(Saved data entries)
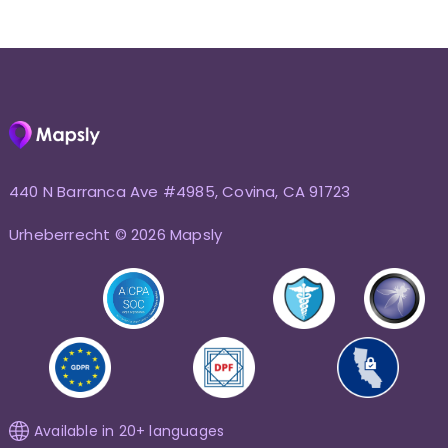
440 N Barranca Ave #4985, Covina, CA 91723
Urheberrecht © 2026 Mapsly
Available in 20+ languages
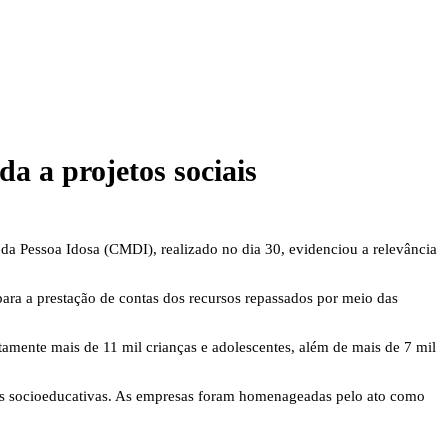
a a projetos sociais
a Pessoa Idosa (CMDI), realizado no dia 30, evidenciou a relevância
para a prestação de contas dos recursos repassados por meio das
amente mais de 11 mil crianças e adolescentes, além de mais de 7 mil
dades socioeducativas. As empresas foram homenageadas pelo ato como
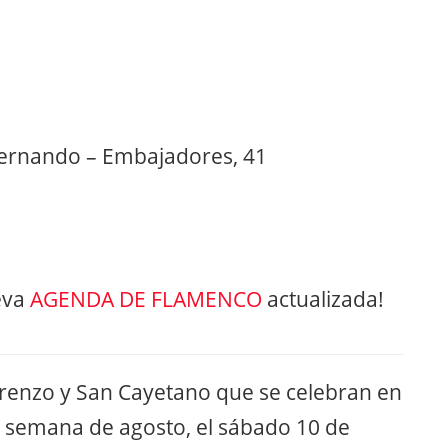
Fernando – Embajadores, 41
eva
AGENDA DE FLAMENCO
actualizada!
orenzo y San Cayetano que se celebran en
a semana de agosto, el sábado 10 de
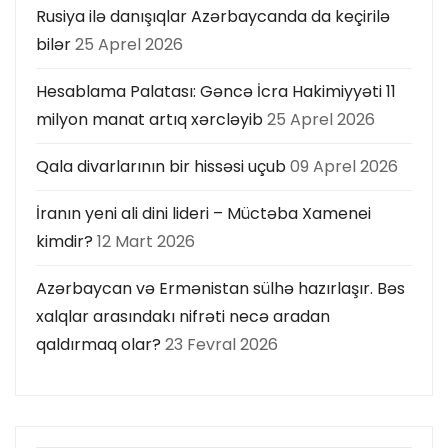
Rusiya ilə danışıqlar Azərbaycanda da keçirilə
bilər
25 Aprel 2026
Hesablama Palatası: Gəncə İcra Hakimiyyəti 11
milyon manat artıq xərcləyib
25 Aprel 2026
Qala divarlarının bir hissəsi uçub
09 Aprel 2026
İranın yeni ali dini lideri – Müctəba Xamenei
kimdir?
12 Mart 2026
Azərbaycan və Ermənistan sülhə hazırlaşır. Bəs
xalqlar arasındakı nifrəti necə aradan
qaldırmaq olar?
23 Fevral 2026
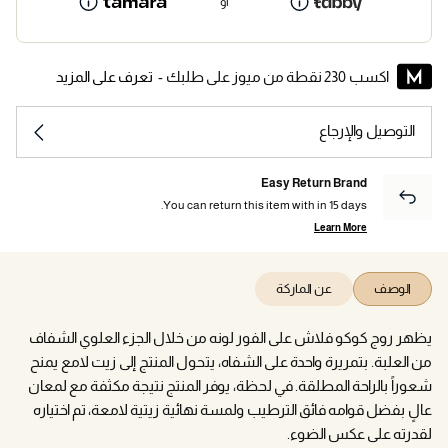
أو
اكسب 230 نقطة من ميوز على طلبك -
تعرف على المزيد
التوصيل والإرجاع
Easy Return Brand
You can return this item with in 15 days.
Learn More
الوصف
عن الماركة
يظهر روج كوكو فلاش على الفور لونه من خلال الجزء العلوي الشفاف
من العلبة. بتمريرة واحدة على الشفاه، يتحول المنتج إلى زيت لامع يمنح
شعوراً بالراحة المطلقة. في لحظة، يوفر المنتج نتيجة مكثفة مع لمعان
عالٍ بفضل قوامه فائق الترطيب ولمسة نهائية زيتية لامعة، تم اختياره
لقدرته على عكس الضوء.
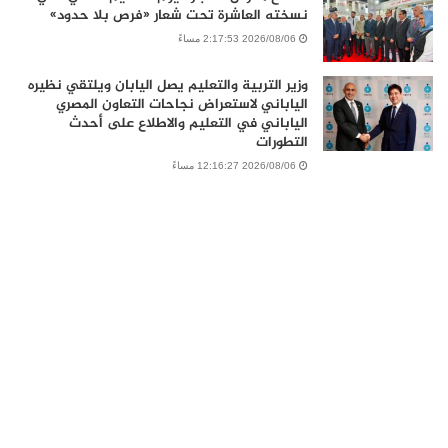
نسخته العاشرة تحت شعار «فرص بلا حدود»
2026/08/06 2:17:53 مساءً
وزير التربية والتعليم يصل اليابان ويلتقي نظيره
الياباني لاستعراض نجاحات التعاون المصري
الياباني في التعليم والاطلاع على أحدث
التطورات
2026/08/06 12:16:27 مساءً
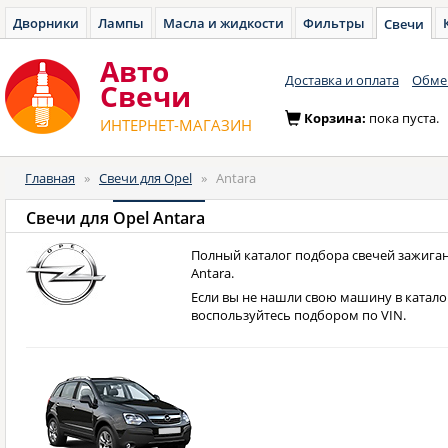
Дворники
Лампы
Масла и жидкости
Фильтры
Свечи
Авто
Доставка и оплата
Обмен
Cвечи
Корзина:
пока пуста.
ИНТЕРНЕТ-МАГАЗИН
Главная
»
Свечи для Opel
»
Antara
Свечи для
Opel Antara
Полный каталог подбора свечей зажиган
Antara.
Если вы не нашли свою машину в катало
воспользуйтесь подбором по VIN.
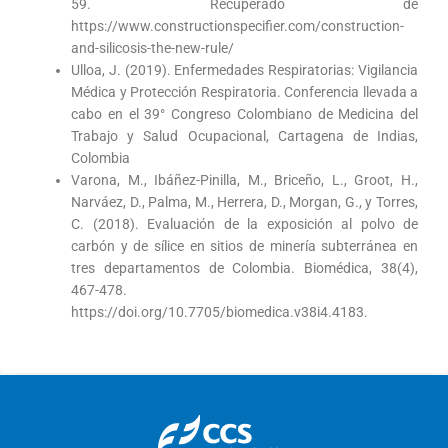
59. Recuperado de
https://www.constructionspecifier.com/construction-
and-silicosis-the-new-rule/
Ulloa, J. (2019). Enfermedades Respiratorias: Vigilancia
Médica y Protección Respiratoria. Conferencia llevada a
cabo en el 39° Congreso Colombiano de Medicina del
Trabajo y Salud Ocupacional, Cartagena de Indias,
Colombia
Varona, M., Ibáñez-Pinilla, M., Briceño, L., Groot, H.,
Narváez, D., Palma, M., Herrera, D., Morgan, G., y Torres,
C. (2018). Evaluación de la exposición al polvo de
carbón y de sílice en sitios de minería subterránea en
tres departamentos de Colombia. Biomédica, 38(4),
467-478.
https://doi.org/10.7705/biomedica.v38i4.4183.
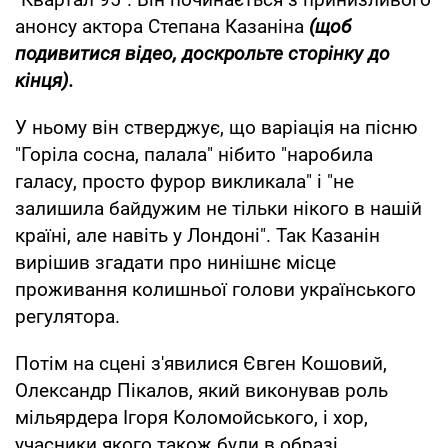
анонсу актора Степана Казаніна
(щоб
подивитися відео, доскрольте сторінку до
кінця).
У ньому він стверджує, що варіація на пісню
"Горіла сосна, палала" нібито "наробила
галасу, просто фурор викликала" і "не
залишила байдужим не тільки нікого в нашій
країні, але навіть у Лондоні". Так Казанін
вирішив згадати про нинішнє місце
проживання колишньої голови українського
регулятора.
Потім на сцені з'явилися Євген Кошовий,
Олександр Пікалов, який виконував роль
мільярдера Ігоря Коломойського, і хор,
учасники якого також були в образі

▸ Exercise brief:
Transcribe every entry exactly, leaving out the pictures.

▸ Answer for this exercise:
440 N Barranca Ave #4985, Covina, CA 91723
Urheberrecht © 2026 Mapsly
Available in 20+ languages
a a projetos sociais
a Pessoa Idosa (CMDI), realizado no dia 30, evidenciou a relevância
para a prestação de contas dos recursos repassados por meio das
amente mais de 11 mil crianças e adolescentes, além de mais de 7 mil
dades socioeducativas. As empresas foram homenageadas pelo ato como
Fernando – Embajadores, 41
eva
AGENDA DE FLAMENCO
actualizada!
orenzo y San Cayetano que se celebran en
a semana de agosto, el sábado 10 de
Rusiya ilə danışıqlar Azərbaycanda da keçirilə
bilər
25 Aprel 2026
Hesablama Palatası: Gəncə İcra Hakimiyyəti 11
milyon manat artıq xərcləyib
25 Aprel 2026
Qala divarlarının bir hissəsi uçub
09 Aprel 2026
İranın yeni ali dini lideri – Müctəba Xamenei
kimdir?
12 Mart 2026
Azərbaycan və Ermənistan sülhə hazırlaşır. Bəs
xalqlar arasındakı nifrəti necə aradan
qaldırmaq olar?
23 Fevral 2026
أو
اكسب 230 نقطة من ميوز على طلبك -
تعرف على المزيد
التوصيل والإرجاع
Easy Return Brand
You can return this item with in 15 days.
Learn More
الوصف
عن الماركة
يظهر روج كوكو فلاش على الفور لونه من خلال الجزء العلوي الشفاف
من العلبة. بتمريرة واحدة على الشفاه، يتحول المنتج إلى زيت لامع يمنح
شعوراً بالراحة المطلقة. في لحظة، يوفر المنتج نتيجة مكثفة مع لمعان
عالٍ بفضل قوامه فائق الترطيب ولمسة نهائية زيتية لامعة، تم اختياره
لقدرته على عكس الضوء.
نسخته العاشرة تحت شعار «فرص بلا حدود»
2026/08/06 2:17:53 مساءً
وزير التربية والتعليم يصل اليابان ويلتقي نظيره
الياباني لاستعراض نجاحات التعاون المصري
الياباني في التعليم والاطلاع على أحدث
التطورات
2026/08/06 12:16:27 مساءً
Дворники
Лампы
Масла и жидкости
Фильтры
Свечи
Авто
Доставка и оплата
Обмен
Cвечи
Корзина:
пока пуста.
ИНТЕРНЕТ-МАГАЗИН
Главная
»
Свечи для Opel
»
Antara
Свечи для
Opel Antara
Полный каталог подбора свечей зажиган
Antara.
Если вы не нашли свою машину в катало
воспользуйтесь подбором по VIN.
59. Recuperado de
https://www.constructionspecifier.com/construction-
and-silicosis-the-new-rule/
Ulloa, J. (2019). Enfermedades Respiratorias: Vigilancia
Médica y Protección Respiratoria. Conferencia llevada a
cabo en el 39° Congreso Colombiano de Medicina del
Trabajo y Salud Ocupacional, Cartagena de Indias,
Colombia
Varona, M., Ibáñez-Pinilla, M., Briceño, L., Groot, H.,
Narváez, D., Palma, M., Herrera, D., Morgan, G., y Torres,
C. (2018). Evaluación de la exposición al polvo de
carbón y de sílice en sitios de minería subterránea en
tres departamentos de Colombia. Biomédica, 38(4),
467-478.
https://doi.org/10.7705/biomedica.v38i4.4183.
анонсу актора Степана Казаніна
(щоб
подивитися відео, доскрольте сторінку до
кінця).
У ньому він стверджує, що варіація на пісню
"Горіла сосна, палала" нібито "наробила
галасу, просто фурор викликала" і "не
залишила байдужим не тільки нікого в нашій
країні, але навіть у Лондоні". Так Казанін
вирішив згадати про нинішнє місце
проживання колишньої голови українського
регулятора.
Потім на сцені з'явилися Євген Кошовий,
Олександр Пікалов, який виконував роль
мільярдера Ігоря Коломойського, і хор,
учасники якого також були в образі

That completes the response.